While they weren’t catastrophic, a few problems in last week’s election revealed Luzerne County’s voting machines are starting to show their age, county Election Director Marisa Crispell said. The county started using touch-screen electronic voting machines in the 2006 primary, or 11 years ago. “Technology is constantly moving forward,” Crispell said. “Many people change phones every two years and regularly update their laptops. These machines are no different.” One example she cited: The touch-screen capabilities froze on a few machines in the election last Tuesday. After officials verified no votes were cast on the machines, they were taken out of service, Crispell said. In Larksville, a back-up retrieval device had to be used to collect election data from voting machines because the device normally used to load ballots and extract results — called a personal election ballot, or PEB — failed, Crispell said.

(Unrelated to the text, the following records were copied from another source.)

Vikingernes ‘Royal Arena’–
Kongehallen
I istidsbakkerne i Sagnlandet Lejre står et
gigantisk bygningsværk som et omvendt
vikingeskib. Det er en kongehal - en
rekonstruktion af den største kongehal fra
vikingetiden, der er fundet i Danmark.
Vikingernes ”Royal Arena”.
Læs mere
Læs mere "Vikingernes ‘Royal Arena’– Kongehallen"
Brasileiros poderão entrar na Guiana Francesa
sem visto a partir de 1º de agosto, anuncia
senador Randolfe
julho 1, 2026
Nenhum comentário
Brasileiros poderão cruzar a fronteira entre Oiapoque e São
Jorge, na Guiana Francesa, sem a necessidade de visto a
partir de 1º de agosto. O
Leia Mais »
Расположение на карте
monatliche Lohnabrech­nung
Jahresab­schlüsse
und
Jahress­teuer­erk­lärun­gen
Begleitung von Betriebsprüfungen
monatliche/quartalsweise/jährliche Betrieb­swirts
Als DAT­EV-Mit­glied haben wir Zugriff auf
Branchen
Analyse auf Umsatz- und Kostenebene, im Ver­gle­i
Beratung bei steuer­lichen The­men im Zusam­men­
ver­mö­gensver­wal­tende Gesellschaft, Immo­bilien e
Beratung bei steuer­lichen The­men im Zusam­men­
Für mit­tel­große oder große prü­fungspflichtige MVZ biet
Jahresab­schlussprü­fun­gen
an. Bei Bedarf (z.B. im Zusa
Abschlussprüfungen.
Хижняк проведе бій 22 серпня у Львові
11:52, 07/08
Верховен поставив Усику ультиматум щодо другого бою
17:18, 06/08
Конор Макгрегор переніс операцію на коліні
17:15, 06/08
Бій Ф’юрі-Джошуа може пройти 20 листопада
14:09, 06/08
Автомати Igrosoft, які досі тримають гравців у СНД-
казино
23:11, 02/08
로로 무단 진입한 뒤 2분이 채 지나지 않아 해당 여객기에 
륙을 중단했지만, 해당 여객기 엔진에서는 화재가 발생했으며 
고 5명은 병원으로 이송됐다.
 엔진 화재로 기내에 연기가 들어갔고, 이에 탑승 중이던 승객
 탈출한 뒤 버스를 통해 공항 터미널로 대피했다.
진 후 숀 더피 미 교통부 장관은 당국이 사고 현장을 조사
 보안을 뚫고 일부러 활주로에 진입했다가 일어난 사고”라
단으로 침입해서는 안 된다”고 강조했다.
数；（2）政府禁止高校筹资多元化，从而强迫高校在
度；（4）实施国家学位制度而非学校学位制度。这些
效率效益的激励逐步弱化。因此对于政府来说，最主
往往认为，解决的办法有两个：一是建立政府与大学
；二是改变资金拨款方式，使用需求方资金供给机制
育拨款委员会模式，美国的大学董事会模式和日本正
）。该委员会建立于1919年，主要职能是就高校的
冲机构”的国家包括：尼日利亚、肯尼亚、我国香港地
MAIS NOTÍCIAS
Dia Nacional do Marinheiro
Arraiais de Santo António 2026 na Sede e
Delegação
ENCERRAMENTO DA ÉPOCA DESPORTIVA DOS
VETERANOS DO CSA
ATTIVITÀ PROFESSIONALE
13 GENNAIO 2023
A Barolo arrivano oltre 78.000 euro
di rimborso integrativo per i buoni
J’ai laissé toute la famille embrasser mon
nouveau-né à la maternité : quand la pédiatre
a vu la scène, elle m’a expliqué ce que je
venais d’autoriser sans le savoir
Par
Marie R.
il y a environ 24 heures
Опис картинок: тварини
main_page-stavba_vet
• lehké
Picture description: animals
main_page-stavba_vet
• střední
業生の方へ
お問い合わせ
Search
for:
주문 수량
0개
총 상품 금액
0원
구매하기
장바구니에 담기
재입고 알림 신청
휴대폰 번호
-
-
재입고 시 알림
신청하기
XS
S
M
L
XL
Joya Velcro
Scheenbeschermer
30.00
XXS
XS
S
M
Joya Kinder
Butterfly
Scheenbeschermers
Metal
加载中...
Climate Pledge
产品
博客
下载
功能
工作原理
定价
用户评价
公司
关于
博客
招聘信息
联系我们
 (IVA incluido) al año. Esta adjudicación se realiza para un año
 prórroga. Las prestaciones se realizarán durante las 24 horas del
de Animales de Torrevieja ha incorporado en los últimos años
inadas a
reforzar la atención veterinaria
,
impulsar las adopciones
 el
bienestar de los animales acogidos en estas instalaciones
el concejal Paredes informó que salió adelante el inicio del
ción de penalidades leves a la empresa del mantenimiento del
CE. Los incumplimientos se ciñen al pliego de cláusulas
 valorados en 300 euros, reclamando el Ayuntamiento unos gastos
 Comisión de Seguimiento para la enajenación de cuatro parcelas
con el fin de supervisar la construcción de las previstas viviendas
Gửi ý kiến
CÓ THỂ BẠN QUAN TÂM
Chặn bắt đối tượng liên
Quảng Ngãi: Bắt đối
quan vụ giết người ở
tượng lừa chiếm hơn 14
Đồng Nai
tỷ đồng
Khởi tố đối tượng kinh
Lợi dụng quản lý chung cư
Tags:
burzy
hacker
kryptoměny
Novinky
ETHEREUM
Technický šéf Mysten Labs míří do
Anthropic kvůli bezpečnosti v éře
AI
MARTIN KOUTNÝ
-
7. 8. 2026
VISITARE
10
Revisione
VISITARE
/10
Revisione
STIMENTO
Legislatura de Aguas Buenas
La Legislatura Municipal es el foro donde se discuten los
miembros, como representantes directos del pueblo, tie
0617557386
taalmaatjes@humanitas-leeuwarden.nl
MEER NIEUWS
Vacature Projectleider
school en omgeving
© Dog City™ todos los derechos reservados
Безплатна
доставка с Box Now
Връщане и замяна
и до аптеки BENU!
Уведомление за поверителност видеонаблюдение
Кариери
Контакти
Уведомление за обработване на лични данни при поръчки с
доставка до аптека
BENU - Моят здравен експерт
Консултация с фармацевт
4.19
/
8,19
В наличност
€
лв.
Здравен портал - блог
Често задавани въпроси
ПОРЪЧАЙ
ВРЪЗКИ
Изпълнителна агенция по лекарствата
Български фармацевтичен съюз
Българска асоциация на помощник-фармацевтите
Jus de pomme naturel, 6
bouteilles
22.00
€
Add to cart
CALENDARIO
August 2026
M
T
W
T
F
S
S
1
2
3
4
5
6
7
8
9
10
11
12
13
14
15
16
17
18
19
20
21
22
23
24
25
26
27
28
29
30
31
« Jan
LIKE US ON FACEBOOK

Result tallies for several machines also had to be printed at the county election bureau, as opposed to polling places, because a few hand-held printers were not working properly, she said.
Like many of her colleagues across the state, Crispell said she continues to research options for Luzerne County’s next voting system.
Luzerne County has no capital funds set aside for new voting machines. Election officials in Pennsylvania have been informed no federal funding is expected for the next generation of machines, Crispell said.
The federal government gave the county $3.6 million to fund the initial switch to the electronic voting machines now in use and cover the cost of other improvements required by the Help America Vote Act, commonly called HAVA, officials said.